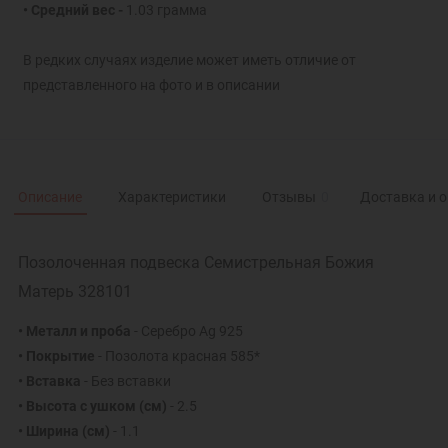
• Средний вес -
1.03 грамма
В редких случаях изделие может иметь отличие от
представленного на фото и в описании
Описание
Характеристики
Отзывы
0
Доставка и 
Позолоченная подвеска Семистрельная Божия
Матерь 328101
• Металл и проба
- Серебро Ag 925
• Покрытие
- Позолота красная 585*
• Вставка
- Без вставки
• Высота с ушком (см)
- 2.5
• Ширина (см)
- 1.1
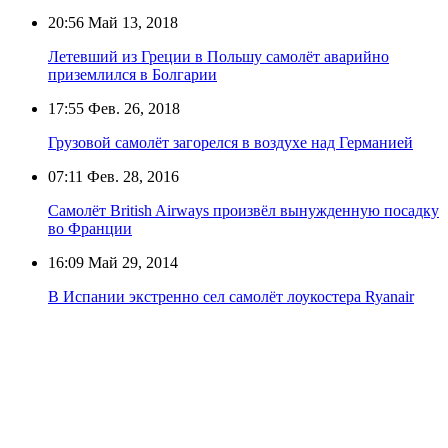
20:56
Май 13, 2018
Летевший из Греции в Польшу самолёт аварийно
приземлился в Болгарии
17:55
Фев. 26, 2018
Грузовой самолёт загорелся в воздухе над Германией
07:11
Фев. 28, 2016
Самолёт British Airways произвёл вынужденную посадку
во Франции
16:09
Май 29, 2014
В Испании экстренно сел самолёт лоукостера Ryanair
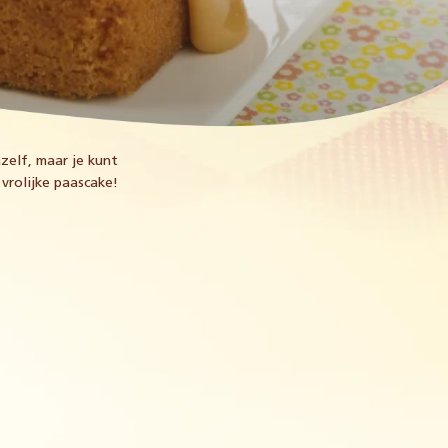
zelf, maar je kunt
vrolijke paascake!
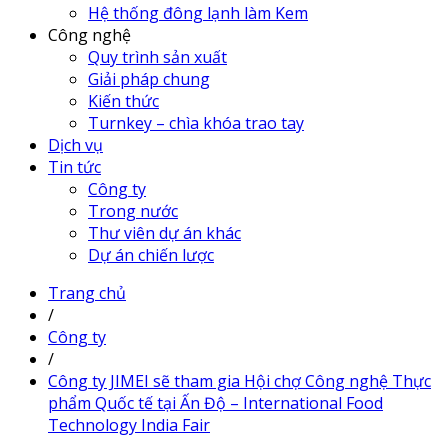
Hệ thống đông lạnh làm Kem
Công nghệ
Quy trình sản xuất
Giải pháp chung
Kiến thức
Turnkey – chìa khóa trao tay
Dịch vụ
Tin tức
Công ty
Trong nước
Thư viên dự án khác
Dự án chiến lược
Trang chủ
/
Công ty
/
Công ty JIMEI sẽ tham gia Hội chợ Công nghệ Thực
phẩm Quốc tế tại Ấn Độ – International Food
Technology India Fair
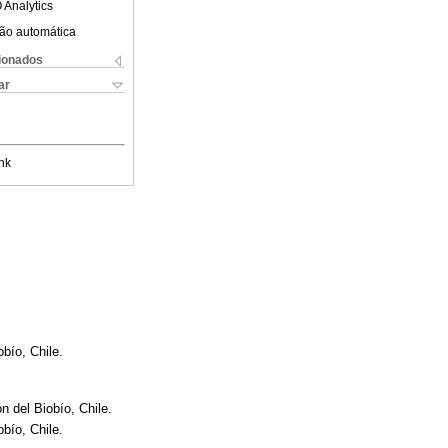
 Analytics
ão automática
cionados
ar
nk
bío, Chile.
 del Biobío, Chile.
bío, Chile.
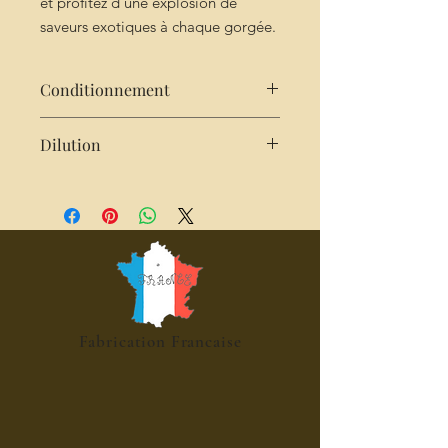
et profitez d’une explosion de
saveurs exotiques à chaque gorgée.
Conditionnement
25 cl
Dilution
2 cl de sirop pour 25cl d'eau,
pétillante, cocktails, mocktails,
desserts
Fabrication Francaise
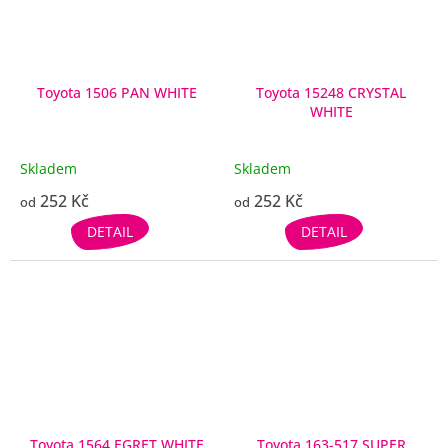
Toyota 1506 PAN WHITE
Toyota 15248 CRYSTAL
WHITE
Skladem
Skladem
252 Kč
252 Kč
od
od
DETAIL
DETAIL
Toyota 1564 EGRET WHITE
Toyota 163-517 SUPER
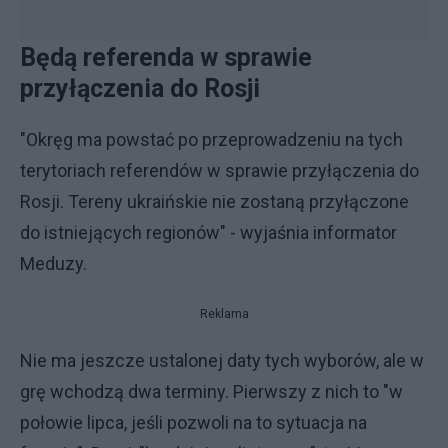
Będą referenda w sprawie
przyłączenia do Rosji
"Okręg ma powstać po przeprowadzeniu na tych
terytoriach referendów w sprawie przyłączenia do
Rosji. Tereny ukraińskie nie zostaną przyłączone
do istniejących regionów" - wyjaśnia informator
Meduzy.
Reklama
Nie ma jeszcze ustalonej daty tych wyborów, ale w
grę wchodzą dwa terminy. Pierwszy z nich to "w
połowie lipca, jeśli pozwoli na to sytuacja na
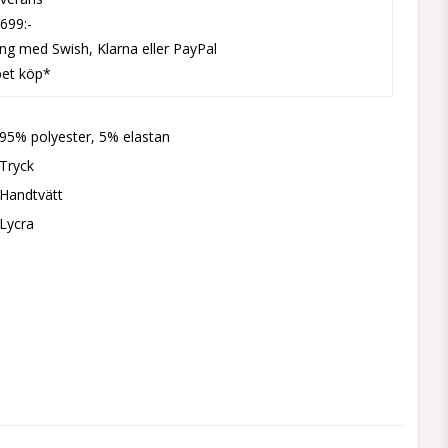
 699:-
ing med Swish, Klarna eller PayPal
pet köp*
95% polyester, 5% elastan
Tryck
Handtvätt
Lycra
- - -
→ Task: With the pictures set aside, copy each line above as written.

→ Exercise result:
• Средний вес -
1.03 грамма
В редких случаях изделие может иметь отличие от
представленного на фото и в описании
Описание
Характеристики
Отзывы
0
Доставка и 
Позолоченная подвеска Семистрельная Божия
Матерь 328101
• Металл и проба
- Серебро Ag 925
• Покрытие
- Позолота красная 585*
• Вставка
- Без вставки
• Высота с ушком (см)
- 2.5
• Ширина (см)
- 1.1
20:56
Май 13, 2018
Летевший из Греции в Польшу самолёт аварийно
приземлился в Болгарии
17:55
Фев. 26, 2018
Грузовой самолёт загорелся в воздухе над Германией
07:11
Фев. 28, 2016
Самолёт British Airways произвёл вынужденную посадку
во Франции
16:09
Май 29, 2014
В Испании экстренно сел самолёт лоукостера Ryanair
zelf, maar je kunt
vrolijke paascake!
Hệ thống đông lạnh làm Kem
Công nghệ
Quy trình sản xuất
Giải pháp chung
Kiến thức
Turnkey – chìa khóa trao tay
Dịch vụ
Tin tức
Công ty
Trong nước
Thư viên dự án khác
Dự án chiến lược
Trang chủ
/
Công ty
/
Công ty JIMEI sẽ tham gia Hội chợ Công nghệ Thực
phẩm Quốc tế tại Ấn Độ – International Food
Technology India Fair
 Analytics
ão automática
cionados
ar
nk
bío, Chile.
 del Biobío, Chile.
bío, Chile.
et profitez d’une explosion de
saveurs exotiques à chaque gorgée.
Conditionnement
25 cl
Dilution
2 cl de sirop pour 25cl d'eau,
pétillante, cocktails, mocktails,
desserts
Fabrication Francaise
Toyota 1506 PAN WHITE
Toyota 15248 CRYSTAL
WHITE
Skladem
Skladem
252 Kč
252 Kč
od
od
DETAIL
DETAIL
Toyota 1564 EGRET WHITE
Toyota 163-517 SUPER
Będą referenda w sprawie
przyłączenia do Rosji
"Okręg ma powstać po przeprowadzeniu na tych
terytoriach referendów w sprawie przyłączenia do
Rosji. Tereny ukraińskie nie zostaną przyłączone
do istniejących regionów" - wyjaśnia informator
Meduzy.
Reklama
Nie ma jeszcze ustalonej daty tych wyborów, ale w
grę wchodzą dwa terminy. Pierwszy z nich to "w
połowie lipca, jeśli pozwoli na to sytuacja na
 699:-
ing med Swish, Klarna eller PayPal
pet köp*
95% polyester, 5% elastan
Tryck
Handtvätt
Lycra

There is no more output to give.